### SUPPLIED DATA
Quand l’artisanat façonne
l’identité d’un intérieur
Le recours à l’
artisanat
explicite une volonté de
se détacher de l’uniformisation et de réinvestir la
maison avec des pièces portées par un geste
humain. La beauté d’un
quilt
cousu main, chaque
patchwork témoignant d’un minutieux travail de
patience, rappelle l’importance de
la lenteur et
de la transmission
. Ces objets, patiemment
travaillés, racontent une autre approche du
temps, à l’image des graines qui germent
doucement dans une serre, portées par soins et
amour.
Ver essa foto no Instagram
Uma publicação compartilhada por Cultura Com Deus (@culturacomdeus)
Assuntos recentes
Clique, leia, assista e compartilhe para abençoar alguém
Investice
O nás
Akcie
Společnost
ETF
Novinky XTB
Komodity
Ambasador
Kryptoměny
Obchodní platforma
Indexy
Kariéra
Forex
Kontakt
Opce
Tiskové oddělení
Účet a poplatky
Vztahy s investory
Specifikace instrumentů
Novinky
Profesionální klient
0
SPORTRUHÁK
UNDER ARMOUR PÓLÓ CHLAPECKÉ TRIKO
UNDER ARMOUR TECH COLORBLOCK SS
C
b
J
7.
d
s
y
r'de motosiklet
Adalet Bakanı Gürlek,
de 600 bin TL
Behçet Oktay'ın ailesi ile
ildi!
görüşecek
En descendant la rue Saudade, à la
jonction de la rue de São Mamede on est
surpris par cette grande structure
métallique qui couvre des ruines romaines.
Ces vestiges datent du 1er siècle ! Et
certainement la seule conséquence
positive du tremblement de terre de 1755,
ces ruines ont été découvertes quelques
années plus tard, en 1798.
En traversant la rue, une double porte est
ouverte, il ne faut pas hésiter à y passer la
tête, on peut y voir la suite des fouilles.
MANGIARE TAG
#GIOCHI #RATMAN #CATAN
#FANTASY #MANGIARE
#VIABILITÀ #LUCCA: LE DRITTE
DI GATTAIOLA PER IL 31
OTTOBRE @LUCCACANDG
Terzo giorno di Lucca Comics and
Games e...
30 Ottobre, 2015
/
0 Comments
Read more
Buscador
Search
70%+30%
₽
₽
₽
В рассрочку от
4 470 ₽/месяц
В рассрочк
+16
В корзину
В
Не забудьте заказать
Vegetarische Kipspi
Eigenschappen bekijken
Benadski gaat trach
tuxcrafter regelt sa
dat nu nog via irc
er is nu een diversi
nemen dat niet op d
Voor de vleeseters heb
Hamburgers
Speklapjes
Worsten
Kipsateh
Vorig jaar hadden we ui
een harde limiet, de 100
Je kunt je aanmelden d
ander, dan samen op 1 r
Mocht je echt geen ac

* * *

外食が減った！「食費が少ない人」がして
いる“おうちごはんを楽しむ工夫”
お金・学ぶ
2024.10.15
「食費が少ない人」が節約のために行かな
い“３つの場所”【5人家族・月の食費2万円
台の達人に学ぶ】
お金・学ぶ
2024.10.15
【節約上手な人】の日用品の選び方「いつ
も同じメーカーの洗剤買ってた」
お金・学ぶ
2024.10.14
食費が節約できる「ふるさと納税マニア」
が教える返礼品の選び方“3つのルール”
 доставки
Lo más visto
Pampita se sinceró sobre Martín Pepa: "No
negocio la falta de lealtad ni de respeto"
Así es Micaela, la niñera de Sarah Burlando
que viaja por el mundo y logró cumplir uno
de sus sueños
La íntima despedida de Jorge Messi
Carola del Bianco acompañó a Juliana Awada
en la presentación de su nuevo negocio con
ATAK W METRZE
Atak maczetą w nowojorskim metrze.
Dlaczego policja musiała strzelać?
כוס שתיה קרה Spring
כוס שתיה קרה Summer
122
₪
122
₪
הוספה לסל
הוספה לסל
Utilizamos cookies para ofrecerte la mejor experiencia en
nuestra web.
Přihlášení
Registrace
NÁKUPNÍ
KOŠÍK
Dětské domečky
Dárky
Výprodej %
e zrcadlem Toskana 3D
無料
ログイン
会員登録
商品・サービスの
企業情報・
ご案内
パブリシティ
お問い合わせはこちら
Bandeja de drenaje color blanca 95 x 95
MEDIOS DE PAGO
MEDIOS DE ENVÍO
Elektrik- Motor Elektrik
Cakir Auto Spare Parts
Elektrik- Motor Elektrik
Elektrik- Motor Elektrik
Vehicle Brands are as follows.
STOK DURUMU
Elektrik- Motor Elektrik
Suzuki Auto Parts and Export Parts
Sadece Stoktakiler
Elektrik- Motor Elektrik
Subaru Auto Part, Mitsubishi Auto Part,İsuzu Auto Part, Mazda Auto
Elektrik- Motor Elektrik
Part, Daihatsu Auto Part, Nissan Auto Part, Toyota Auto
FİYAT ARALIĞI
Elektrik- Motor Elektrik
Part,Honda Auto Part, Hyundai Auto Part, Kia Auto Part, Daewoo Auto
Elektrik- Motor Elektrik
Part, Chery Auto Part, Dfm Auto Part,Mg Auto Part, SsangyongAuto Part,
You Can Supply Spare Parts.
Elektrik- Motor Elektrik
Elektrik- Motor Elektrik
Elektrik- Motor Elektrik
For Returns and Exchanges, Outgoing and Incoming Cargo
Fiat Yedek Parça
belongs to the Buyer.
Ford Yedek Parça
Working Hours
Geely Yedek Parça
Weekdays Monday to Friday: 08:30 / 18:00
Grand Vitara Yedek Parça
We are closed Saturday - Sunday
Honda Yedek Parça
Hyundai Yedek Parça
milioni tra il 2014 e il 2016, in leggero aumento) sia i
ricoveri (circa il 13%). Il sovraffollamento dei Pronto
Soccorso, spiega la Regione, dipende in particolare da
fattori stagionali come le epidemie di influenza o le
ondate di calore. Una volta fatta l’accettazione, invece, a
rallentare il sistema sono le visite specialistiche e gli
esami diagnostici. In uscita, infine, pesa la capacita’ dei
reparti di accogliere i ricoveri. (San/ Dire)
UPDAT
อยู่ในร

...

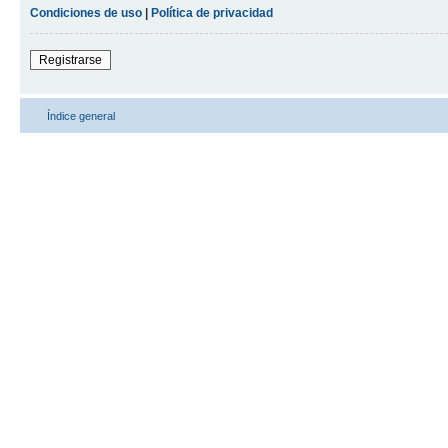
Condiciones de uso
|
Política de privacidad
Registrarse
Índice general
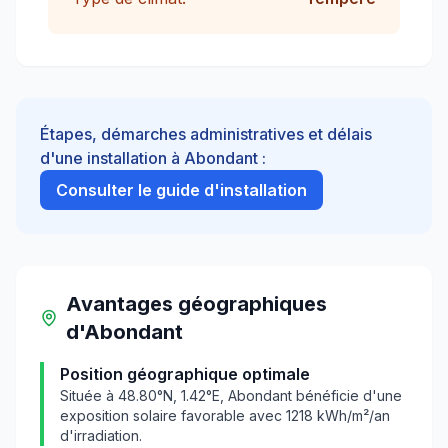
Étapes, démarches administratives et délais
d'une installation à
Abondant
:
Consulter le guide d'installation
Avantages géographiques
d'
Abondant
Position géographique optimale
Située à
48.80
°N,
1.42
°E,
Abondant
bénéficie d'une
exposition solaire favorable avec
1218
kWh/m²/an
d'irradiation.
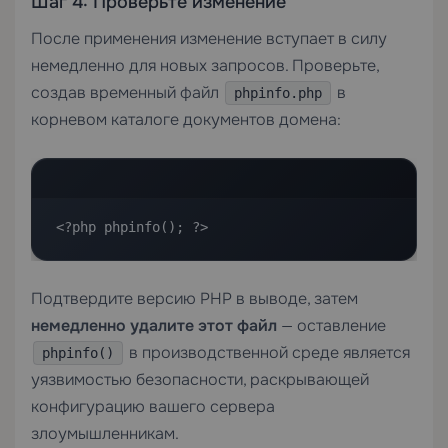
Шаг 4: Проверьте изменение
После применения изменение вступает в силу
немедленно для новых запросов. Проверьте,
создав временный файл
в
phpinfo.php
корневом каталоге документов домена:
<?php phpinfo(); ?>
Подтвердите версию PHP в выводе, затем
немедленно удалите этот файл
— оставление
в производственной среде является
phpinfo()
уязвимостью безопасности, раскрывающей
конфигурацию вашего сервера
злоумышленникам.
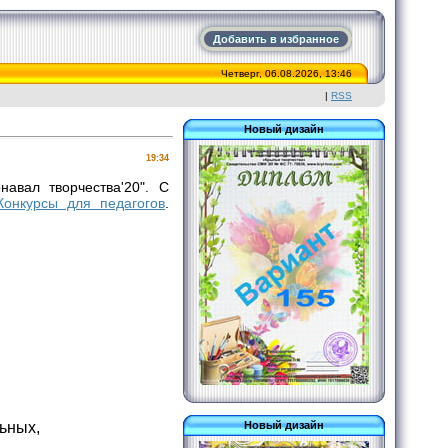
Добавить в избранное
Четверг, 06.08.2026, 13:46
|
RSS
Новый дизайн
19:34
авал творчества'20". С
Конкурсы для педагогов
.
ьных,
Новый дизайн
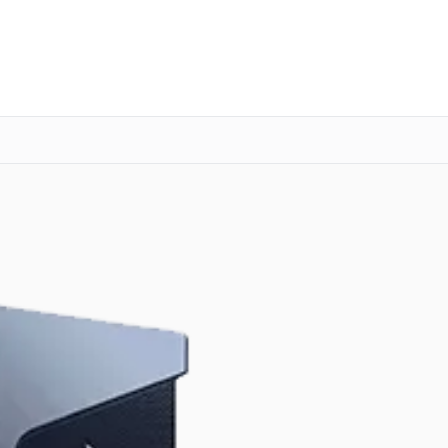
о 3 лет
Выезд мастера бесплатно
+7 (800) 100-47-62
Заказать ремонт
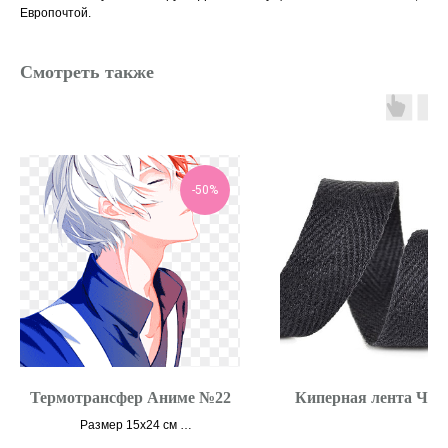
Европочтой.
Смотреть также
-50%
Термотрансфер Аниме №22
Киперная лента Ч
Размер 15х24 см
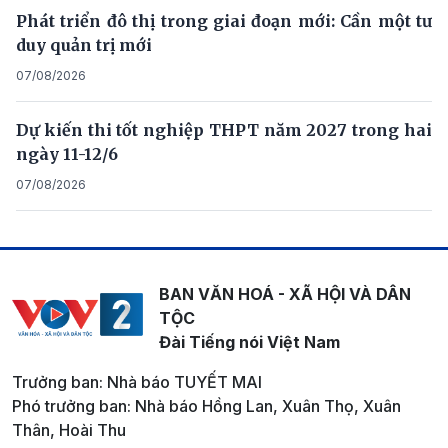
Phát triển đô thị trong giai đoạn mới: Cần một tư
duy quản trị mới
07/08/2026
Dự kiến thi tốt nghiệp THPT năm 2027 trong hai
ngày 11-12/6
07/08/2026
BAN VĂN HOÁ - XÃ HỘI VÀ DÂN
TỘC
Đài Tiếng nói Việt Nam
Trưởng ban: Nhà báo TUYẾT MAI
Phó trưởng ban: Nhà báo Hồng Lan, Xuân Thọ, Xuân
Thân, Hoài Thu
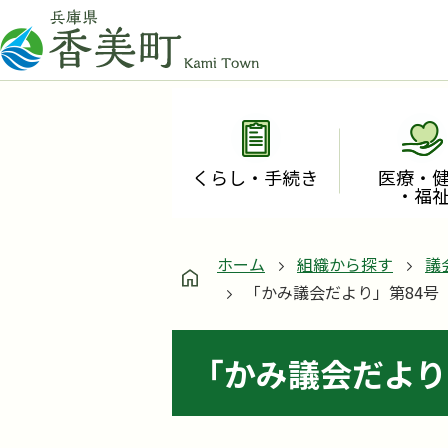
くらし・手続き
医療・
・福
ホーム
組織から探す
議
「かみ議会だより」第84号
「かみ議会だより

### PROBLEM DETAILS
Beginning with the line containing "Benadski gaat trach" and ending with the line containing "Mocht je echt geen ac", extract those lines exactly from the listing above, and only those.

### RESPONSE TO THE EXERCISE
Benadski gaat trach
tuxcrafter regelt sa
dat nu nog via irc
er is nu een diversi
nemen dat niet op d
Voor de vleeseters heb
Hamburgers
Speklapjes
Worsten
Kipsateh
Vorig jaar hadden we ui
een harde limiet, de 100
Je kunt je aanmelden d
ander, dan samen op 1 r
Mocht je echt geen ac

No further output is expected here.